The punishments brought back vivid memories for a 31-year-old resident of Mogadishu calling himself Abdi. He preferred not to give his real or complete name out of fear of repercussion. Ten years ago, a local Islamic court found him guilty of theft, and ordered his arm and leg removed as punishment.
"It's a very bad and a very sad feeling," he said in an exclusive interview with the VOA Somali Service. "If you lose your hand and foot judiciously, it’s understandable. But if you lose them injudiciously...that haunts me [even today]."
In a graphic account of his story, Abdi said that a man he worked for as a driver accused him of looting, stealing and injuring another man, an allegation he adamantly denied. A clan court in northern Mogadishu then condemned him to double amputation, “without sufficient evidence, due process, or nothing,” he said.
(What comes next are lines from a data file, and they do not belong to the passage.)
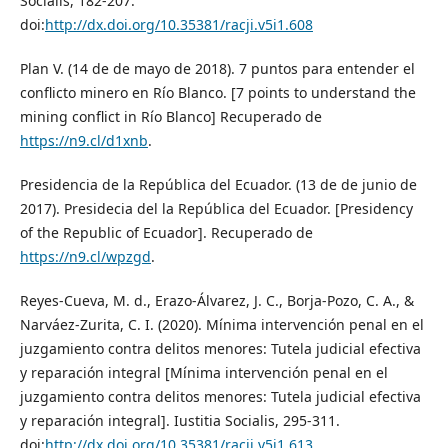
Socialis, 182-207.
doi:
http://dx.doi.org/10.35381/racji.v5i1.608
Plan V. (14 de de mayo de 2018). 7 puntos para entender el
conflicto minero en Río Blanco. [7 points to understand the
mining conflict in Río Blanco] Recuperado de
https://n9.cl/d1xnb
.
Presidencia de la República del Ecuador. (13 de de junio de
2017). Presidecia del la República del Ecuador. [Presidency
of the Republic of Ecuador]. Recuperado de
https://n9.cl/wpzgd
.
Reyes-Cueva, M. d., Erazo-Álvarez, J. C., Borja-Pozo, C. A., &
Narváez-Zurita, C. I. (2020). Mínima intervención penal en el
juzgamiento contra delitos menores: Tutela judicial efectiva
y reparación integral [Mínima intervención penal en el
juzgamiento contra delitos menores: Tutela judicial efectiva
y reparación integral]. Iustitia Socialis, 295-311.
doi:
http://dx.doi.org/10.35381/racji.v5i1.613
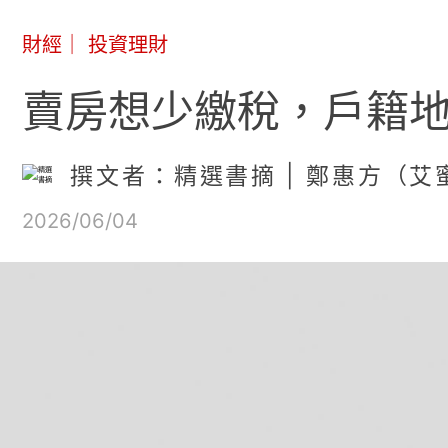
財經
｜
投資理財
賣房想少繳稅，戶籍地
撰文者：精選書摘 | 鄭惠方（
2026/06/04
It was a hot September day in 1999, said Abdi, when he was summoned to an open field, chained in the hands and the legs. A few hours into a “hasty hearing,” Abdi said four men held him to the ground while a masked man cut off his right hand and left leg with a machete.
Asked if he was anesthetized to relief the pain, Abdi lamented: “No, not at all. They cut my beloved hand and feet forcefully, and in an excruciating pain.”
With no medical attention on hand, Abdi said he almost bled to death before being rushed to a nearby hospital. He was discharged after only one day of treatment. The untreated injuries he still pain him, he said.
When Abdi learned about this week’s amputations in Mogadishu, he said he realized that the four young men will “enter a dark chapter of their young life, undeservedly.”
The clan court that sentenced Abdi and potentially dozens of others to amputations no longer exists, a fact not lost to Abdi.
“It pains me so much that I lost my hand and my foot to selective justice. It saddens me immeasurably.”
Punishment and Islamic law
Some Muslim scholars say al-Shabaab’s swift application of the harshest codes in Sharia law is categorically un-Islamic. Sharif Abdirahman, the imam of Darul-Hijra Islamic Center in Minneapolis, said such precipitous sentencing ignores jurisprudence that stipulates that every possible excuse must be exhausted before one is condemned to amputation.
The high bar set for evidence in such harsh cases, said the imam, renders it almost impossible to implement amputation as a punishment.
“The harsh penal codes are essentially designed as a preventative measure,” he added, “that’s why it was historically implemented only in exceptionally rare circumstances.”
In addition, the imam said the implementing party must be the legal authority of the land, and must control the jurisdiction permanently---none of which applies to al-Shabaab.
Meanwhile, Abdi, who like the recently amputated young men was never given access to an attorney, said life without his hand and foot has been unusually onerous. Asked what advice he would give al-Shabaab, he said people must be taught the Islamic faith so that they know what they are signing up for, before their body parts are cut off.
“Justice must not be applied expeditiously. People have the right to know the rules of the game,” he said, grudgingly.